*** Opening Given information ***

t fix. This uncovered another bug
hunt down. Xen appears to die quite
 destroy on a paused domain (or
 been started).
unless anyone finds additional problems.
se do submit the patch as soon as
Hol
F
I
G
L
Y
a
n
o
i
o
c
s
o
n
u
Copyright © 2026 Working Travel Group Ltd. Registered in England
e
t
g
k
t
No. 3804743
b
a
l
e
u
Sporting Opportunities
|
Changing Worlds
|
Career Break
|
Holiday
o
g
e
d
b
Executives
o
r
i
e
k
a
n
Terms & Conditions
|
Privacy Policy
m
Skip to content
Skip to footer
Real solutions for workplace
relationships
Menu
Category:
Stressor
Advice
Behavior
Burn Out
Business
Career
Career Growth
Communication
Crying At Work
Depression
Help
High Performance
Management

*** Closing Given information ***

Aim of the exercise: Reproduce the lines from the one containing "Changing Worlds" to the end of the entries, keeping both ends and adding nothing.

Solution for this problem:
Changing Worlds
|
Career Break
|
Holiday
o
g
e
d
b
Executives
o
r
i
e
k
a
n
Terms & Conditions
|
Privacy Policy
m
Skip to content
Skip to footer
Real solutions for workplace
relationships
Menu
Category:
Stressor
Advice
Behavior
Burn Out
Business
Career
Career Growth
Communication
Crying At Work
Depression
Help
High Performance
Management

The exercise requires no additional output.